Projetado pelo arquiteto francês Jacques Pilon, o prédio em estilo art déco consolidou a posição da biblioteca como um dos principais centros culturais da cidade. Mas foi apenas em 1960 que o modernista Mário de Andrade foi imortalizado no espaço. O nome foi uma homenagem ao poeta que, como diretor do Departamento de Cultura de São Paulo nos anos 1930, foi fundamental na formulação de políticas públicas voltadas à valorização da cultura brasileira.
Para estudiosos da época, o marco arquitetônico na praça Dom José Gaspar representou a concretização do plano de Mário de disponibilizar as conquistas do Modernismo e fazer da arte e da cultura um bem comum. Esse ainda é um objetivo para a biblioteca, de acordo com seu atual diretor.
“É um ano muito especial. A gente já fez algumas exposições com documentos históricos da própria biblioteca e ao mesmo tempo estamos focando no Festival Mário de Andrade, que é o momento desse grande festejo do centenário, para que a gente possa pensar nos 100 anos daqui para frente”, disse Guilherme Borba.
Criado em 2019, o Festival Mário de Andrade é um evento gratuito que celebra a literatura e o livro na biblioteca e em outros equipamentos culturais, como a Praça das Artes, também na região central da cidade.
100 anos para frente
Uma das apostas para o futuro da biblioteca, de acordo com seu diretor, é integrar o catálogo da BMA — e de toda a rede municipal de bibliotecas públicas — aos mecanismos de busca como o Google, facilitando o acesso da população aos livros disponíveis. Hoje, é preciso saber da existência da plataforma da Prefeitura para realizar a busca. A proposta é que, ao procurar um título on-line, o usuário veja também a opção de empréstimo em bibliotecas públicas, assim como já visualiza links de compra em livrarias.
Na mesma dinâmica de abraçar recursos tecnológicos, outra ideia é disponibilizar tablets em espaços comuns para que leitores possam pesquisas e/ou acessar assinaturas de jornais e revistas, por exemplo, em um reforço do que já existe na Hemeroteca, edifício localizado ao lado da BMA.
Uma terceira proposta é fazer parcerias com outros equipamentos públicos da cidade para realizar exposições e eventos em conjunto, com o intuito de atrair consumidores de cultura nichados, como os frequentadores do Museu de Arte Moderna de São Paulo (MAM) ou das várias unidades do Sesc (Serviço Social do Comércio) espalhadas pela cidade.
“A biblioteca tem muita vivacidade ainda.

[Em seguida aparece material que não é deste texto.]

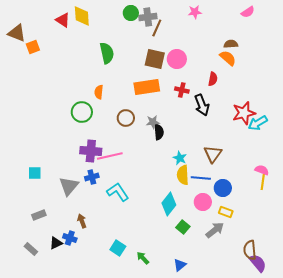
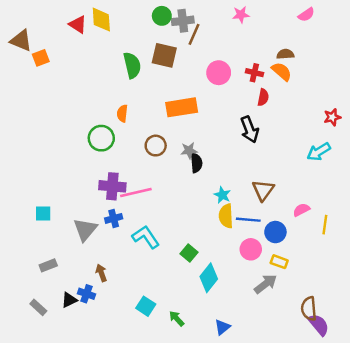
brown square: (155, 59) -> (164, 55), moved
red cross: (182, 90) -> (254, 73), moved
red star: (244, 113) -> (332, 117), moved, size x0.6
pink semicircle: (262, 170) -> (301, 210), moved, turned -48
cyan diamond: (169, 204) -> (209, 278), moved
green square: (183, 227) -> (189, 253), moved

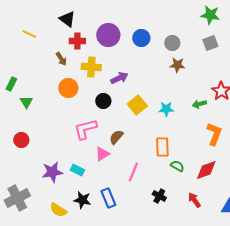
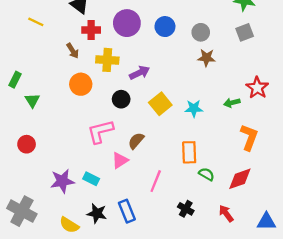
gray cross: (17, 198) -> (22, 211), turned -35

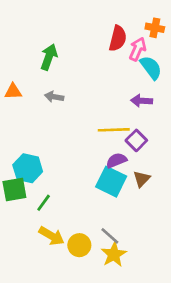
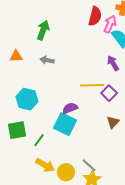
purple arrow: (142, 101) -> (113, 63), turned 56
purple semicircle: (116, 160) -> (70, 108), moved
cyan hexagon: (28, 168) -> (27, 99), moved
cyan square: (111, 182) -> (65, 124), moved

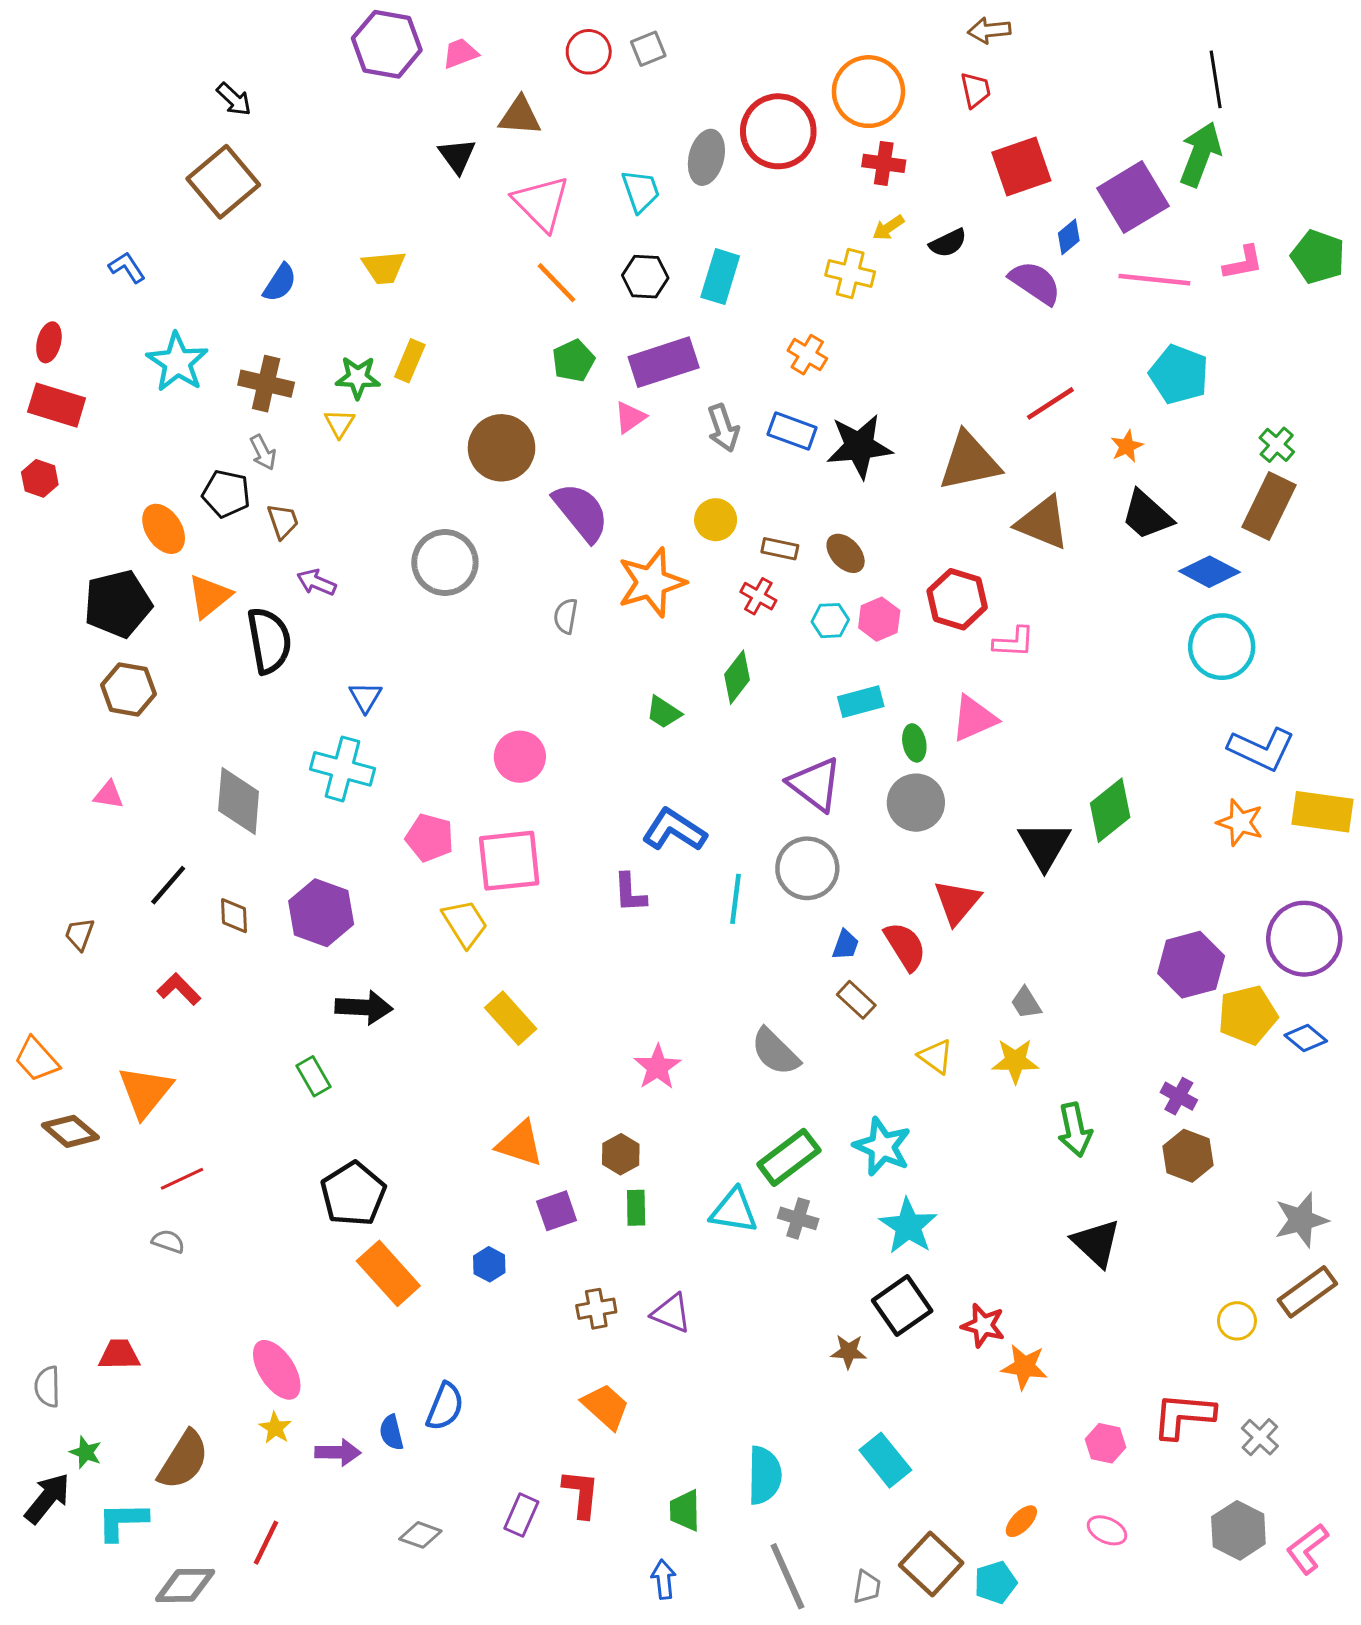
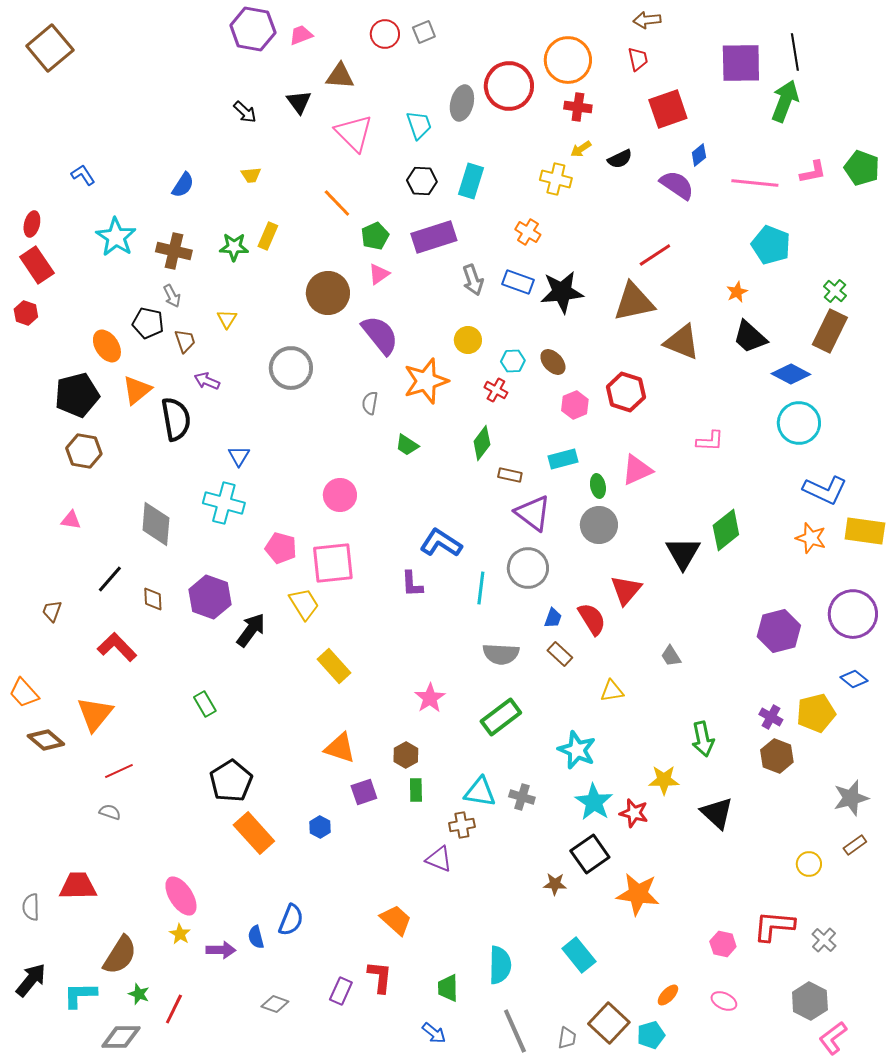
black arrow: (234, 99) -> (245, 112), moved
brown square: (223, 182) -> (50, 48), moved
purple square: (1133, 197) -> (741, 63), moved, turned 30
yellow trapezoid: (384, 267) -> (251, 175), size x0.7
orange line: (557, 283) -> (337, 203), moved
red line: (1050, 403) -> (655, 255), moved
red rectangle: (57, 405) -> (37, 265), turned 39
pink triangle: (630, 417) -> (379, 274), moved
yellow triangle: (339, 423) -> (227, 319), moved
brown rectangle: (780, 549) -> (510, 475), moved
cyan hexagon: (830, 621) -> (513, 361), moved
pink L-shape: (1014, 642) -> (710, 441), moved
green trapezoid: (664, 712) -> (407, 445), moved
red L-shape: (179, 989) -> (117, 647), size x1.4
black arrow: (364, 1007) -> (251, 630), moved, turned -57
yellow pentagon: (1248, 1015) -> (816, 713), moved
gray semicircle: (775, 1052) -> (501, 654), moved, turned -42
yellow triangle: (936, 1056) -> (612, 691), turned -45
yellow star: (1015, 1061) -> (664, 780), moved
green rectangle: (789, 1157) -> (501, 717), moved
brown rectangle: (1307, 1292) -> (855, 845), size x0.6
brown cross: (596, 1309) -> (462, 825), moved
red star: (983, 1325) -> (634, 813), moved
red trapezoid: (119, 1355) -> (78, 886), size x1.4
orange star: (1024, 1367) -> (638, 894), moved, size x1.4
green star: (86, 1452) -> (139, 994), moved
pink L-shape: (1307, 1549) -> (833, 1038), moved
blue arrow: (664, 1579) -> (434, 1033), turned 135

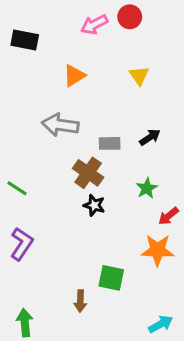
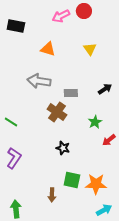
orange triangle: (74, 76) -> (48, 49), turned 49
black arrow: (150, 137) -> (105, 89), moved
black star: (94, 205) -> (63, 148), moved
orange star: (158, 250) -> (96, 184), moved

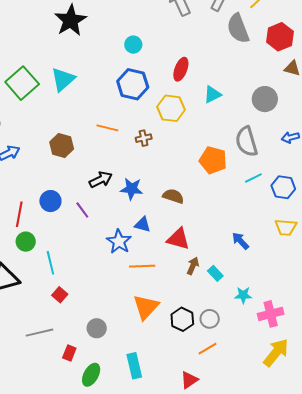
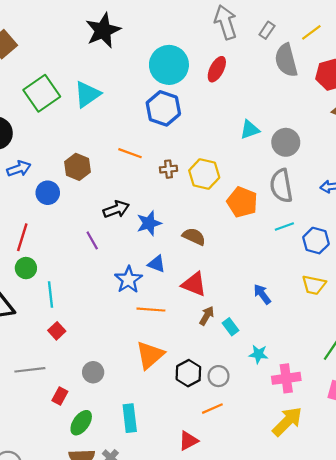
cyan circle: (133, 45) -> (169, 65), size x2.0
red ellipse: (181, 69) -> (217, 69), moved
gray circle: (265, 99) -> (286, 142), moved
yellow hexagon: (171, 108) -> (204, 174), moved
blue star: (132, 189) -> (149, 223), turned -30
blue circle: (50, 201) -> (48, 193), moved

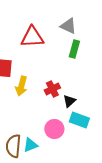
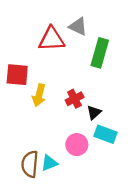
gray triangle: (68, 26) -> (78, 26), moved
green rectangle: (74, 49) -> (100, 53), size x1.4

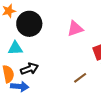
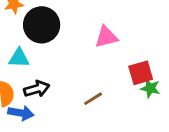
brown line: (80, 78) -> (93, 99), moved

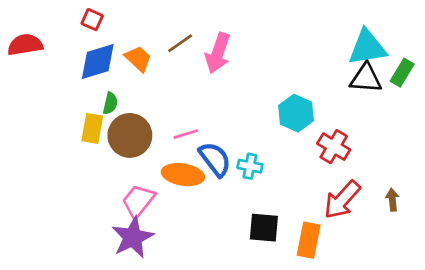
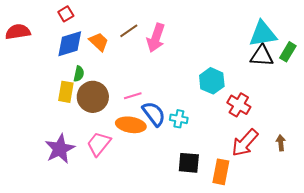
red square: (92, 20) -> (66, 14), turned 35
purple star: (133, 237) -> (60, 149), moved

Se você passa um tempo aqui, de segunda a domingo, você vê uma mudança ao longo do período da manhã até a tarde. Você também vê pessoas de outros locais que não são da região central. Tem dança, teatro, leitura. Ela é muito viva.”
A Biblioteca Mário de Andrade fica aberta de segunda a sexta, das 9h às 21h, e finais de semana e feriados, das 9h às 18h. Alguns setores possuem horários específico de funcionamento, que podem ser consultados no site oficial da Prefeitura.
Para realizar o empréstimo de livros, basta fazer um cadastro com um documento original de identidade e comprovante de residência. Não é necessário morar em São Paulo. Não há limite de idade ou de escolaridade.